# Help! Random bits ruining my drawing



## Angelasportraits (Sep 27, 2019)

Hello everyone! I need your advice. I’ve spent months on this drawing, and for some reason I keep noticing these random bits of graphite that are smearing into random places in the drawing. When I try to (lightly and gently) erase, the bits smear into the paper! I’m so sad about this. I try not to eat anything while I work, I only drink coffee and try to be careful. What in my technique could be causing this? 

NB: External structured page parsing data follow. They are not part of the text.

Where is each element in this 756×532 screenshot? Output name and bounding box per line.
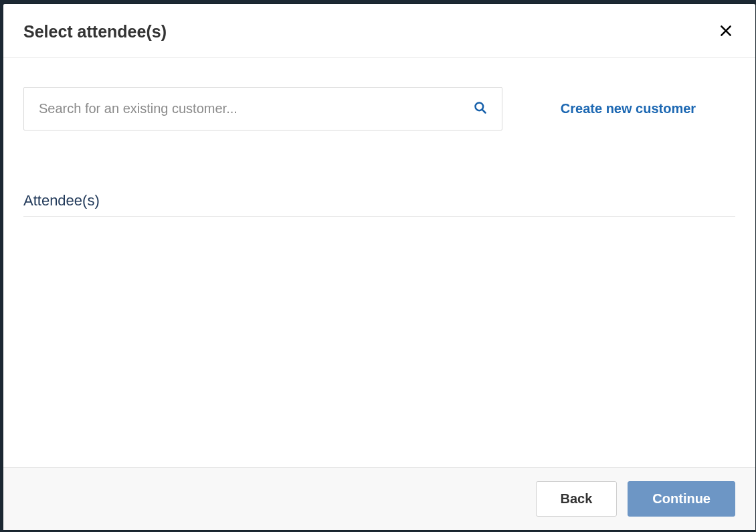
customer-search-input[interactable]: [24, 88, 459, 130]
create-new-customer-link[interactable]: Create new customer: [521, 101, 735, 116]
modal-body: Create new customer Attendee(s): [3, 58, 755, 467]
modal-title: Select attendee(s): [23, 22, 167, 41]
attendees-section-title: Attendee(s): [23, 192, 735, 217]
search-icon: [474, 101, 487, 114]
modal-footer: Back Continue: [3, 467, 755, 530]
search-box: [23, 87, 502, 130]
search-button[interactable]: [459, 88, 502, 130]
continue-button[interactable]: Continue: [628, 481, 735, 517]
search-row: Create new customer: [23, 87, 735, 130]
modal-header: Select attendee(s): [3, 4, 755, 58]
back-button[interactable]: Back: [536, 481, 618, 517]
close-button[interactable]: [717, 21, 735, 42]
select-attendees-modal: Select attendee(s) Create new customer A…: [3, 4, 755, 530]
svg-line-1: [482, 110, 486, 113]
close-icon: [719, 24, 733, 37]
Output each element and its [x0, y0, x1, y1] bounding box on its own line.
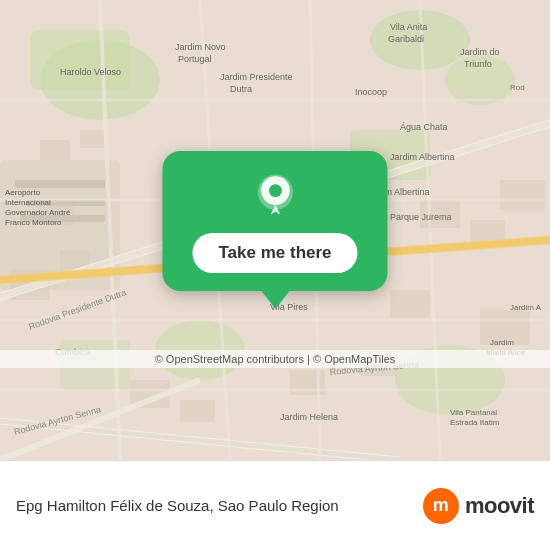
svg-rect-18 [390, 290, 430, 318]
svg-text:Água Chata: Água Chata [400, 122, 448, 132]
card-pointer [261, 291, 289, 309]
svg-text:Aeroporto: Aeroporto [5, 188, 41, 197]
location-text: Epg Hamilton Félix de Souza, Sao Paulo R… [16, 497, 423, 514]
svg-text:Estrada Itatim: Estrada Itatim [450, 418, 500, 427]
svg-text:Jardim: Jardim [490, 338, 514, 347]
button-overlay: Take me there [162, 151, 387, 309]
svg-rect-15 [470, 220, 505, 242]
svg-text:Internacional: Internacional [5, 198, 51, 207]
info-bar: Epg Hamilton Félix de Souza, Sao Paulo R… [0, 460, 550, 550]
svg-text:Governador André: Governador André [5, 208, 71, 217]
svg-rect-10 [80, 130, 105, 148]
svg-text:Haroldo Veloso: Haroldo Veloso [60, 67, 121, 77]
svg-rect-2 [30, 30, 130, 90]
map-attribution: © OpenStreetMap contributors | © OpenMap… [0, 350, 550, 368]
svg-text:Jardim Albertina: Jardim Albertina [390, 152, 455, 162]
svg-text:Franco Montoro: Franco Montoro [5, 218, 62, 227]
moovit-logo: m moovit [423, 488, 534, 524]
svg-text:Triunfo: Triunfo [464, 59, 492, 69]
svg-text:Vila Anita: Vila Anita [390, 22, 427, 32]
svg-point-76 [269, 184, 282, 197]
svg-rect-22 [180, 400, 215, 422]
svg-text:Jardim Presidente: Jardim Presidente [220, 72, 293, 82]
map-container: Haroldo Veloso Jardim Novo Portugal Vila… [0, 0, 550, 460]
svg-text:Jardim do: Jardim do [460, 47, 500, 57]
svg-text:Portugal: Portugal [178, 54, 212, 64]
svg-rect-24 [15, 180, 105, 188]
moovit-icon: m [423, 488, 459, 524]
svg-text:Jardim A: Jardim A [510, 303, 542, 312]
location-pin-icon [251, 173, 299, 221]
svg-text:Garibaldi: Garibaldi [388, 34, 424, 44]
svg-text:Rod: Rod [510, 83, 525, 92]
svg-text:Vila Pantanal: Vila Pantanal [450, 408, 497, 417]
svg-rect-9 [40, 140, 70, 160]
svg-text:Dutra: Dutra [230, 84, 252, 94]
svg-text:Inocoop: Inocoop [355, 87, 387, 97]
svg-rect-16 [500, 180, 545, 210]
moovit-text: moovit [465, 493, 534, 519]
svg-text:Jardim Helena: Jardim Helena [280, 412, 338, 422]
card-panel: Take me there [162, 151, 387, 291]
take-me-there-button[interactable]: Take me there [192, 233, 357, 273]
svg-text:Parque Jurema: Parque Jurema [390, 212, 452, 222]
svg-text:Jardim Novo: Jardim Novo [175, 42, 226, 52]
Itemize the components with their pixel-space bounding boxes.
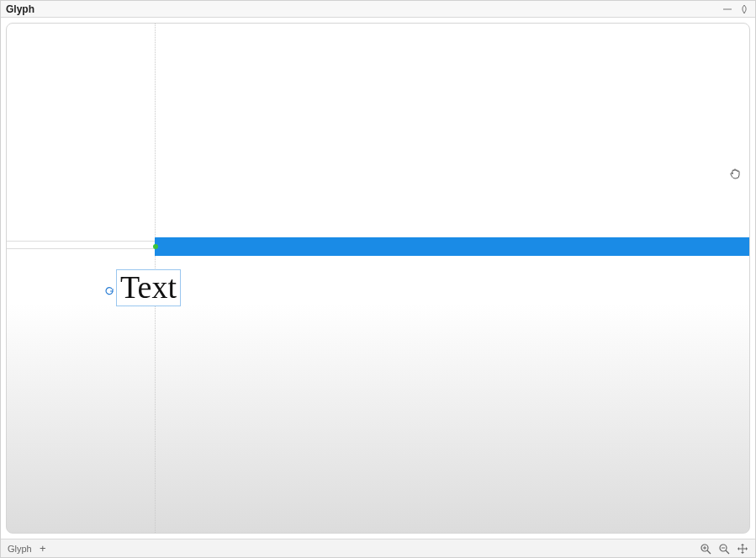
pin-icon[interactable] <box>738 3 750 15</box>
text-element[interactable]: Text <box>116 269 181 306</box>
svg-line-6 <box>726 550 729 554</box>
horizontal-guide <box>7 248 155 249</box>
glyph-panel: Glyph Text Glyph + <box>0 0 756 558</box>
add-tab-icon[interactable]: + <box>37 543 49 555</box>
footer-tabs: Glyph + <box>8 543 49 555</box>
svg-line-2 <box>707 550 711 554</box>
rotate-handle-icon[interactable] <box>104 286 114 296</box>
panel-title: Glyph <box>6 3 722 15</box>
selected-shape-bar[interactable] <box>155 237 749 256</box>
footer-tools <box>700 543 748 555</box>
zoom-out-icon[interactable] <box>718 543 730 555</box>
hand-cursor-icon <box>729 167 744 182</box>
tab-glyph[interactable]: Glyph <box>8 544 32 554</box>
minimize-icon[interactable] <box>722 3 733 15</box>
horizontal-guide <box>7 241 155 242</box>
panel-header-controls <box>722 3 750 15</box>
zoom-in-icon[interactable] <box>700 543 711 555</box>
glyph-canvas[interactable]: Text <box>6 23 750 534</box>
panel-header: Glyph <box>1 1 755 18</box>
panel-footer: Glyph + <box>1 539 755 557</box>
anchor-handle[interactable] <box>153 244 158 249</box>
move-icon[interactable] <box>737 543 748 555</box>
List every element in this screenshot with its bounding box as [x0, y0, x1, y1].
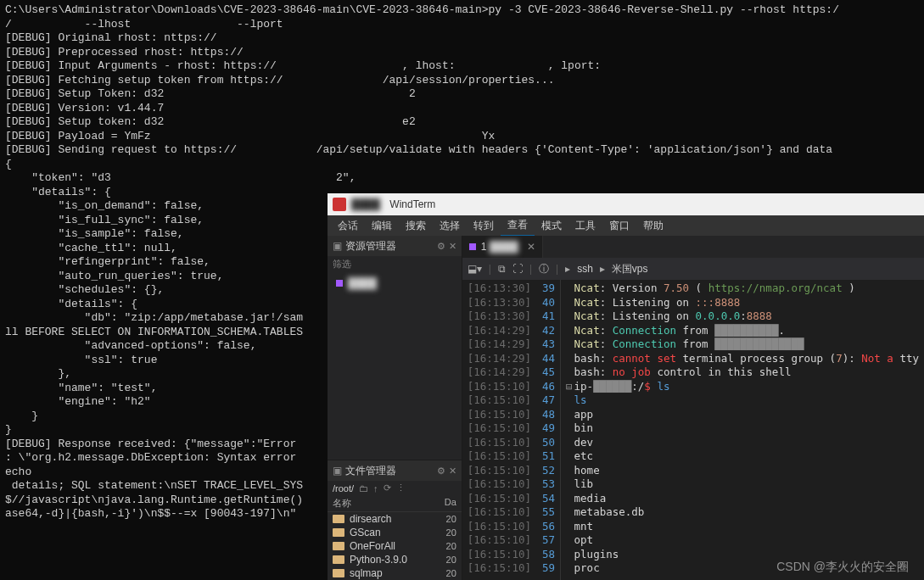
gutter-row: [16:14:29]42 [462, 324, 560, 338]
terminal-row: home [566, 464, 919, 478]
menu-item[interactable]: 模式 [535, 216, 568, 236]
folder-icon [333, 555, 344, 564]
file-row[interactable]: dirsearch20 [328, 512, 462, 526]
menu-item[interactable]: 编辑 [365, 216, 399, 236]
fold-icon[interactable]: ⊟ [566, 380, 574, 393]
file-manager-panel: ▣ 文件管理器 ⚙ ✕ /root/ 🗀 ↑ ⟳ ⋮ 名称 Da di [328, 460, 462, 580]
terminal-line: [DEBUG] Input Arguments - rhost: https:/… [5, 59, 919, 74]
terminal-line: [DEBUG] Preprocessed rhost: https:// [5, 46, 919, 60]
refresh-icon[interactable]: ⟳ [384, 482, 391, 494]
close-icon[interactable]: ✕ [449, 241, 456, 252]
terminal-row: ls [566, 393, 919, 408]
menu-item[interactable]: 工具 [568, 216, 602, 236]
col-date[interactable]: Da [445, 497, 456, 510]
gear-icon[interactable]: ⚙ [437, 241, 445, 252]
terminal-row: mnt [566, 520, 919, 534]
file-row[interactable]: Python-3.9.020 [328, 553, 462, 566]
windterm-window: ████ WindTerm 会话编辑搜索选择转到查看模式工具窗口帮助 ▣ 资源管… [328, 193, 924, 580]
tab-session[interactable]: 1 ████ ✕ [462, 236, 543, 258]
resource-panel-header: ▣ 资源管理器 ⚙ ✕ [328, 236, 462, 256]
resource-panel-title: 资源管理器 [345, 239, 396, 254]
terminal-line: [DEBUG] Setup Token: d32 2 [5, 87, 919, 102]
chevron-right-icon: ▸ [600, 263, 605, 275]
more-icon[interactable]: ⋮ [396, 482, 406, 494]
breadcrumb-host[interactable]: 米国vps [612, 262, 648, 276]
info-icon[interactable]: ⓘ [539, 262, 549, 276]
tab-dot-icon [469, 243, 476, 250]
resource-icon: ▣ [333, 240, 342, 252]
gear-icon[interactable]: ⚙ [437, 466, 445, 477]
terminal-line: [DEBUG] Setup token: d32 e2 [5, 115, 919, 130]
titlebar-host: ████ [351, 198, 380, 210]
gutter-row: [16:15:10]53 [462, 477, 560, 492]
terminal-row: opt [566, 533, 919, 548]
col-name[interactable]: 名称 [333, 497, 445, 510]
gutter-row: [16:15:10]50 [462, 436, 560, 450]
terminal-row: bin [566, 421, 919, 436]
file-date: 20 [446, 514, 456, 524]
new-window-icon[interactable]: ⧉ [498, 263, 506, 275]
terminal-row: proc [566, 561, 919, 576]
terminal-content[interactable]: Ncat: Version 7.50 ( https://nmap.org/nc… [561, 280, 924, 580]
menu-item[interactable]: 查看 [501, 215, 535, 237]
gutter-row: [16:13:30]40 [462, 296, 560, 310]
windterm-titlebar[interactable]: ████ WindTerm [328, 193, 924, 215]
menu-item[interactable]: 选择 [433, 216, 467, 236]
folder-icon [333, 515, 344, 523]
file-name: OneForAll [350, 540, 446, 552]
path-text[interactable]: /root/ [333, 483, 354, 494]
menu-item[interactable]: 转到 [467, 216, 501, 236]
windterm-menubar: 会话编辑搜索选择转到查看模式工具窗口帮助 [328, 215, 924, 236]
up-icon[interactable]: ↑ [373, 483, 378, 494]
filter-label[interactable]: 筛选 [328, 256, 462, 272]
windterm-toolbar: ⬓▾ | ⧉ ⛶ | ⓘ | ▸ ssh ▸ 米国vps [462, 258, 924, 280]
gutter-row: [16:15:10]46 [462, 380, 560, 394]
menu-item[interactable]: 搜索 [399, 216, 433, 236]
terminal-row: Ncat: Connection from ██████████. [566, 324, 919, 338]
menu-item[interactable]: 帮助 [636, 216, 670, 236]
menu-item[interactable]: 窗口 [602, 216, 636, 236]
file-panel-title: 文件管理器 [345, 464, 396, 478]
resource-item[interactable]: ████ [333, 276, 456, 291]
gutter-row: [16:15:10]55 [462, 505, 560, 520]
terminal-row: media [566, 492, 919, 506]
file-list-header: 名称 Da [328, 495, 462, 512]
windterm-main: 1 ████ ✕ ⬓▾ | ⧉ ⛶ | ⓘ | ▸ ssh ▸ 米国vps [462, 236, 924, 580]
file-name: sqlmap [350, 567, 446, 579]
folder-icon [333, 528, 344, 537]
menu-item[interactable]: 会话 [331, 216, 365, 236]
breadcrumb-ssh[interactable]: ssh [577, 263, 593, 275]
file-date: 20 [446, 541, 456, 551]
tab-index: 1 [481, 241, 487, 253]
terminal-line: [DEBUG] Version: v1.44.7 [5, 102, 919, 116]
windterm-logo-icon [333, 198, 346, 211]
windterm-sidebar: ▣ 资源管理器 ⚙ ✕ 筛选 ████ ▣ 文件管理器 ⚙ ✕ /root/ 🗀 [328, 236, 462, 580]
split-icon[interactable]: ⬓▾ [468, 263, 482, 275]
file-path-bar: /root/ 🗀 ↑ ⟳ ⋮ [328, 481, 462, 495]
gutter-row: [16:15:10]57 [462, 533, 560, 548]
terminal-line: [DEBUG] Original rhost: nttps:// [5, 31, 919, 46]
gutter-row: [16:15:10]52 [462, 464, 560, 478]
terminal-line: [DEBUG] Payload = YmFz Yx [5, 130, 919, 144]
gutter-row: [16:13:30]39 [462, 282, 560, 296]
fullscreen-icon[interactable]: ⛶ [512, 263, 523, 275]
terminal-row: Ncat: Listening on 0.0.0.0:8888 [566, 310, 919, 324]
folder-open-icon[interactable]: 🗀 [359, 483, 368, 494]
file-row[interactable]: OneForAll20 [328, 539, 462, 553]
gutter-row: [16:14:29]45 [462, 365, 560, 380]
terminal-row: plugins [566, 548, 919, 562]
gutter-row: [16:13:30]41 [462, 310, 560, 324]
gutter-row: [16:15:10]47 [462, 393, 560, 408]
file-row[interactable]: sqlmap20 [328, 566, 462, 580]
terminal-row: Ncat: Connection from ██████████████ [566, 337, 919, 352]
file-row[interactable]: GScan20 [328, 526, 462, 539]
gutter-row: [16:14:29]44 [462, 352, 560, 366]
terminal-row: metabase.db [566, 505, 919, 520]
terminal-gutter: [16:13:30]39[16:13:30]40[16:13:30]41[16:… [462, 280, 561, 580]
windterm-terminal[interactable]: [16:13:30]39[16:13:30]40[16:13:30]41[16:… [462, 280, 924, 580]
resource-label: ████ [348, 277, 377, 289]
terminal-line: [DEBUG] Sending request to https:// /api… [5, 143, 919, 158]
file-name: GScan [350, 527, 446, 538]
close-icon[interactable]: ✕ [449, 466, 456, 477]
close-icon[interactable]: ✕ [527, 241, 535, 253]
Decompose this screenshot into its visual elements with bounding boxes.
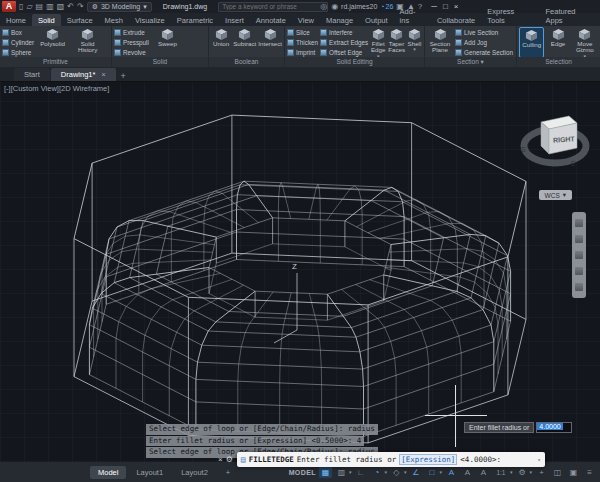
annotation-scale-icon[interactable]: A — [477, 466, 490, 478]
annotation-monitor-icon[interactable]: + — [535, 466, 548, 478]
viewport-controls[interactable]: [-][Custom View][2D Wireframe] — [4, 84, 109, 93]
viewcube[interactable]: S E RIGHT — [515, 96, 595, 188]
new-layout-icon[interactable]: + — [218, 466, 238, 479]
offset-edge-button[interactable]: Offset Edge — [320, 48, 368, 57]
command-option-expression[interactable]: [Expression] — [399, 454, 457, 465]
isodraft-icon[interactable]: ◇ — [390, 466, 403, 478]
workspace-switcher[interactable]: ⚙ 3D Modeling ▾ — [87, 2, 152, 12]
panel-label-primitive[interactable]: Primitive — [0, 57, 111, 67]
customize-wrench-icon[interactable]: ⚙ — [226, 455, 233, 464]
tab-parametric[interactable]: Parametric — [171, 14, 219, 26]
fillet-edge-button[interactable]: Fillet Edge▾ — [370, 27, 386, 58]
close-icon[interactable]: × — [454, 2, 459, 11]
ortho-icon[interactable]: ∟ — [354, 466, 367, 478]
dynamic-input-value[interactable]: 4.0000 — [536, 422, 572, 433]
chevron-down-icon[interactable]: ▾ — [510, 469, 513, 475]
generate-section-button[interactable]: Generate Section — [455, 48, 513, 57]
solid-history-button[interactable]: Solid History — [71, 27, 104, 58]
app-logo-icon[interactable]: A — [2, 1, 16, 12]
trial-badge[interactable]: ◔26 — [380, 3, 393, 10]
revolve-button[interactable]: Revolve — [114, 48, 149, 57]
showmotion-icon[interactable] — [575, 283, 583, 291]
workspace-gear-icon[interactable]: ⚙ — [515, 466, 528, 478]
tab-model[interactable]: Model — [90, 466, 126, 479]
sphere-button[interactable]: Sphere — [2, 48, 34, 57]
sweep-button[interactable]: Sweep — [151, 27, 184, 58]
plot-icon[interactable]: ▧ — [57, 2, 65, 11]
tab-surface[interactable]: Surface — [61, 14, 99, 26]
slice-button[interactable]: Slice — [287, 28, 318, 37]
panel-label-section[interactable]: Section ▾ — [425, 57, 516, 67]
tab-mesh[interactable]: Mesh — [99, 14, 129, 26]
recent-commands-icon[interactable]: ▤ — [241, 455, 246, 464]
polysolid-button[interactable]: Polysolid — [36, 27, 69, 58]
add-jog-button[interactable]: Add Jog — [455, 38, 513, 47]
tab-collaborate[interactable]: Collaborate — [431, 14, 481, 26]
edge-button[interactable]: Edge — [546, 27, 569, 58]
tab-addins[interactable]: Add-ins — [394, 5, 431, 26]
search-input[interactable] — [219, 3, 320, 10]
annotation-visibility-icon[interactable]: A — [445, 466, 458, 478]
snap-icon[interactable]: ▥ — [335, 466, 348, 478]
save-icon[interactable]: ▤ — [36, 2, 44, 11]
chevron-down-icon[interactable]: ▾ — [404, 469, 407, 475]
new-file-icon[interactable]: ▯ — [19, 2, 23, 11]
tab-home[interactable]: Home — [0, 14, 32, 26]
live-section-button[interactable]: Live Section — [455, 28, 513, 37]
presspull-button[interactable]: Presspull — [114, 38, 149, 47]
subtract-button[interactable]: Subtract — [233, 27, 256, 58]
culling-button[interactable]: Culling — [519, 27, 544, 58]
orbit-icon[interactable] — [575, 267, 583, 275]
full-navigation-wheel-icon[interactable] — [575, 219, 583, 227]
osnap-icon[interactable]: □ — [425, 466, 438, 478]
thicken-button[interactable]: Thicken — [287, 38, 318, 47]
close-command-line-icon[interactable]: × — [218, 455, 223, 464]
tab-annotate[interactable]: Annotate — [250, 14, 292, 26]
customization-menu-icon[interactable]: ≡ — [583, 466, 596, 478]
wcs-dropdown[interactable]: WCS▾ — [539, 190, 572, 200]
panel-label-solid[interactable]: Solid — [112, 57, 208, 67]
tab-manage[interactable]: Manage — [320, 14, 359, 26]
save-as-icon[interactable]: ▥ — [46, 2, 54, 11]
interfere-button[interactable]: Interfere — [320, 28, 368, 37]
cylinder-button[interactable]: Cylinder — [2, 38, 34, 47]
panel-label-selection[interactable]: Selection — [517, 57, 600, 67]
tab-layout1[interactable]: Layout1 — [128, 466, 171, 479]
compass-south-label[interactable]: S — [521, 146, 526, 153]
wireframe-model[interactable]: Z — [0, 82, 600, 462]
tab-insert[interactable]: Insert — [219, 14, 250, 26]
maximize-icon[interactable]: □ — [443, 2, 448, 11]
tab-express-tools[interactable]: Express Tools — [481, 5, 539, 26]
tab-output[interactable]: Output — [359, 14, 394, 26]
model-space-label[interactable]: MODEL — [289, 469, 316, 476]
panel-label-solid-editing[interactable]: Solid Editing — [285, 57, 424, 67]
units-icon[interactable]: ◫ — [551, 466, 564, 478]
tab-visualize[interactable]: Visualize — [129, 14, 171, 26]
tab-featured-apps[interactable]: Featured Apps — [540, 5, 600, 26]
minimize-icon[interactable]: ─ — [431, 2, 437, 11]
signin-username[interactable]: rd.jaimes20 — [341, 3, 377, 10]
new-drawing-tab-icon[interactable]: + — [117, 71, 130, 81]
drawing-canvas[interactable]: Z [-][Custom View][2D Wireframe] S E RIG… — [0, 82, 600, 462]
extrude-button[interactable]: Extrude — [114, 28, 149, 37]
redo-icon[interactable]: ↷ — [77, 2, 84, 11]
union-button[interactable]: Union — [211, 27, 231, 58]
move-gizmo-button[interactable]: Move Gizmo▾ — [572, 27, 598, 58]
open-file-icon[interactable]: ▱ — [26, 2, 32, 11]
file-tab-start[interactable]: Start — [14, 68, 50, 81]
autoscale-icon[interactable]: A — [461, 466, 474, 478]
chevron-down-icon[interactable]: ▾ — [349, 469, 352, 475]
taper-faces-button[interactable]: Taper Faces — [388, 27, 405, 58]
file-tab-drawing1[interactable]: Drawing1*× — [51, 68, 116, 81]
chevron-down-icon[interactable]: ▾ — [439, 469, 442, 475]
tab-layout2[interactable]: Layout2 — [173, 466, 216, 479]
search-box[interactable]: ◎ — [218, 2, 328, 12]
pan-icon[interactable] — [575, 235, 583, 243]
box-button[interactable]: Box — [2, 28, 34, 37]
section-plane-button[interactable]: Section Plane — [427, 27, 453, 58]
grid-icon[interactable]: ▦ — [319, 466, 332, 478]
undo-icon[interactable]: ↶ — [67, 2, 74, 11]
panel-label-boolean[interactable]: Boolean — [209, 57, 284, 67]
search-icon[interactable]: ◎ — [320, 2, 327, 11]
polar-tracking-icon[interactable]: ◔ — [370, 466, 383, 478]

Pencils: Faber Castell Pitt Graphite 9000
Paper: Canson 1557 smooth drawing 90lb

Current technique: using the same piece of tracing paper under my hand to “protect” areas I am shading. Somehow I think things get trapped under the tracing paper and cause marks, even though I check first, things still seem to smear!

Thanks in advance!

Angela


----------



## Tommy13 (Mar 24, 2020)

Hiya! What kind of paper are you using? Also what sort of eraser?

I tend to use shinier paper like 200gsm paper or Bristol paper along with an 'artgum' eraser and it will lift out any marks cleanly with only gentle pressure. I also generally use tissue to lean on, but make sure anything you place over the picture is clean on both sides before laying it on your work.

Be careful with drinking, sharpening pencils etc over your work and use a soft brush to carefully remove any residue after you erase anything.

Hope that helps 🙂

Tommy


----------